Pengelolaan
Tanah Desa dan Problematikanya[1]
Oleh
Sarjita[2]
Pendahuluan
Pada
umunya kita mempunyai bayangan tentang daerah sebagai wilayah yang terdiri atas pusat-pusat
permukiman dengan beraneka ragam sebutan, seperti desa, kampong, lembang,
marga, nagari, gampong yang didiami
oleh petani-petani dengan segala karakteristiknya. Dalam hal ini hubungan
kekeluargaan (keakraban, tolong-menolong atau gotong royong, dan keterikatan) sebagai
sifat mempengaruhi hubungan-hubungan lain secara kuantitatif relatif lebih tinggi
apabila dibandingkan dengan perkotaan.
Perlu disadari oleh kita semua,
bahwa pengertian desa adalah istilah atau pengertian yang beranekaragam.
Pembagian secara administratif wilayah Negara Indonesia terdiri atas wilayah yang
meliputi provinsi, kabupaten/kota,
kecamatan, dan desa.

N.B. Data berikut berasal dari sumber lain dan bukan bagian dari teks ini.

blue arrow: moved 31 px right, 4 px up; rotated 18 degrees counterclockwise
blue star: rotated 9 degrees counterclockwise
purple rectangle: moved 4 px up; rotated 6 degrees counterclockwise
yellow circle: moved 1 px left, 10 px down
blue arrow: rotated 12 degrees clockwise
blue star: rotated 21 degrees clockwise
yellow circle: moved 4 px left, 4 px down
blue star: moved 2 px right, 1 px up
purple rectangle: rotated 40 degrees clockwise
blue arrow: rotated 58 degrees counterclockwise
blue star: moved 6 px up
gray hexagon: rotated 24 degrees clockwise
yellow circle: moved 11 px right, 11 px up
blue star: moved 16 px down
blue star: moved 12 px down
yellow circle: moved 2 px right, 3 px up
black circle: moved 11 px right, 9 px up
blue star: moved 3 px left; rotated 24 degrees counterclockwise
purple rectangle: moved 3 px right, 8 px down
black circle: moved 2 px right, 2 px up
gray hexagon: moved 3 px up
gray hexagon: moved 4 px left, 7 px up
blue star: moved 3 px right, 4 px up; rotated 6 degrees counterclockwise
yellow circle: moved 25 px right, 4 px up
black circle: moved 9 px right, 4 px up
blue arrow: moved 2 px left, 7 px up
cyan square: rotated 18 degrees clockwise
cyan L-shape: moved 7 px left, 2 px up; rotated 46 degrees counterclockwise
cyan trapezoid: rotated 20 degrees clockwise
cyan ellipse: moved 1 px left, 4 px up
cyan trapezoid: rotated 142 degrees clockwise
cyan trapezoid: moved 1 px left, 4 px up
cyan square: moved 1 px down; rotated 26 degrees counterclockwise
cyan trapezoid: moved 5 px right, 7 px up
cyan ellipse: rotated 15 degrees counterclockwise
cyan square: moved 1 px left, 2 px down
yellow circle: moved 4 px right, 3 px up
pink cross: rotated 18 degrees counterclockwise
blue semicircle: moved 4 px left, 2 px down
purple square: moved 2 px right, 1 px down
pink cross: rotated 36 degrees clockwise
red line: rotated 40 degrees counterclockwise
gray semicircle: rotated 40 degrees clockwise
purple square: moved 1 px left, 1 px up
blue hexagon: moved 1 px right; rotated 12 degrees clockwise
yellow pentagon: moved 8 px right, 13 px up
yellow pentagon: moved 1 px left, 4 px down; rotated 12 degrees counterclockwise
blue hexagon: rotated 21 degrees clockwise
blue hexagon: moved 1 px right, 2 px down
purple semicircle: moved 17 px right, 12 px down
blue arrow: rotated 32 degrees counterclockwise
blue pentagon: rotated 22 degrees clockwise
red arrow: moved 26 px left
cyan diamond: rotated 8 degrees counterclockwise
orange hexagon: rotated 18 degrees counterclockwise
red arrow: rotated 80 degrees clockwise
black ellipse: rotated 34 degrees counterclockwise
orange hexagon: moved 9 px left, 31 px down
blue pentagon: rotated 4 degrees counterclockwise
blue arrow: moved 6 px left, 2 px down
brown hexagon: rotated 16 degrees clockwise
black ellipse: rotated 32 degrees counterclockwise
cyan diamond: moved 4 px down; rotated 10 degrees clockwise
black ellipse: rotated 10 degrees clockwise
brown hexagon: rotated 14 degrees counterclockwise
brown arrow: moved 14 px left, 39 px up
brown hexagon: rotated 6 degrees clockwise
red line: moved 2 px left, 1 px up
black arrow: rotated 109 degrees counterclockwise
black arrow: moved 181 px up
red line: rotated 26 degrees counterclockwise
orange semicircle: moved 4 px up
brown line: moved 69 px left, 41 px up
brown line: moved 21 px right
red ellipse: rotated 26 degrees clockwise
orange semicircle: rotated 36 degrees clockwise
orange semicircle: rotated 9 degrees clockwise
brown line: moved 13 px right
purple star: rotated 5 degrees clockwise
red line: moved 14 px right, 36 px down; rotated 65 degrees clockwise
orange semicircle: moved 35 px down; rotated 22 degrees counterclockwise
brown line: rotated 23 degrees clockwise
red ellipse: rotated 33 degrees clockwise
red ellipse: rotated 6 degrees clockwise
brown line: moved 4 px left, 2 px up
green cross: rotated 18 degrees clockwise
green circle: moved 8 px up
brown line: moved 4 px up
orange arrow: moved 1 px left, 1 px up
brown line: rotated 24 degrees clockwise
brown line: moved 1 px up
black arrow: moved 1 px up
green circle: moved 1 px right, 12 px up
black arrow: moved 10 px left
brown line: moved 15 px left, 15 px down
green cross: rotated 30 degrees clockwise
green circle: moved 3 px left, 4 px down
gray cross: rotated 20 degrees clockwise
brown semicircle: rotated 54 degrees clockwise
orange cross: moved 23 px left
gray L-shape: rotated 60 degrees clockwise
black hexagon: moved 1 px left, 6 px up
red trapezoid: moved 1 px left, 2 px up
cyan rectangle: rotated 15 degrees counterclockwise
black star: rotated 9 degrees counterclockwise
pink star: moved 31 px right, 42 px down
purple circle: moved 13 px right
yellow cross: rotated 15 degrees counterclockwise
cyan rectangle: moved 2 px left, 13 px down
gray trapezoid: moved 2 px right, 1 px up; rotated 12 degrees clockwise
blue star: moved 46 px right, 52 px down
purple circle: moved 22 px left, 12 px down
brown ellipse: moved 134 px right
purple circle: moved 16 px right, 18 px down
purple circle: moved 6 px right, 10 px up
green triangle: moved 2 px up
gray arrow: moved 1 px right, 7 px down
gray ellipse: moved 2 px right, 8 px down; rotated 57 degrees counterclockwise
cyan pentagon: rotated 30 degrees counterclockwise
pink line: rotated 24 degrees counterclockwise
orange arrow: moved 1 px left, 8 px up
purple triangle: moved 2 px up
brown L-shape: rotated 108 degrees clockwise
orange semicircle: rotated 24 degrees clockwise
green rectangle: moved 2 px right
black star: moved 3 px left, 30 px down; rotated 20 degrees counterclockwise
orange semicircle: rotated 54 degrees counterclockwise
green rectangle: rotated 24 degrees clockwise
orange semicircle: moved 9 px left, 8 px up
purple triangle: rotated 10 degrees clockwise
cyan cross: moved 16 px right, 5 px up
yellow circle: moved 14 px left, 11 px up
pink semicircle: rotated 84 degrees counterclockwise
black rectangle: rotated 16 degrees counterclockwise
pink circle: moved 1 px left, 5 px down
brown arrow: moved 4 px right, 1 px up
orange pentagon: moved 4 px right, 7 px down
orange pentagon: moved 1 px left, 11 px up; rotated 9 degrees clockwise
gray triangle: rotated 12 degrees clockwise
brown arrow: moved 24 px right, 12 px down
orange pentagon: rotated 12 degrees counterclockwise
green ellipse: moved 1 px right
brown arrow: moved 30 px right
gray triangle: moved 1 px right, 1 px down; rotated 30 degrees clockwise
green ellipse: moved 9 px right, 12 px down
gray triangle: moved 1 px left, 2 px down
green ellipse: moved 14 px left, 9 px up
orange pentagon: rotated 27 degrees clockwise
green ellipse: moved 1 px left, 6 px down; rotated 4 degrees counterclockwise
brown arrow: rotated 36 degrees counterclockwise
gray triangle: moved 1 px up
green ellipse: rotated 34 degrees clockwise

Disamping desa
dalam pengertian administratif, dapat dijumpai juga jenis desa dengan
menerapkan kriteria yang lain, misal
berdasarkan topografi: desa pegunungan, desa dataran rendah, desa dataran
tinggi, desa pantai; Kemungkinan juga
dapat didasarkan pada kriteria
jenis usahannya, yaitu kampong peladang berpindah-pindah, desa perkebunan
rakyat, desa nelayan, dll.
Secara
historis, Menurut S.M.P. Tjondronegoro[3] Pemerintah
Indonesia lebih banyak mengandalkan pada
desa dalam pengertian administratif. Hal
ini dapat kita telusuri sejak Pemerintahan
Hindia Belanda pada tahun 1906 yang menfokuskan pada Desa Jawa (Inlandsche Gemeente Ordonnantie). Studi Desa pada Jaman
Pemerintahan Hindia Belanda, dapat dirujuk beberapa tulisan/hasil karya R.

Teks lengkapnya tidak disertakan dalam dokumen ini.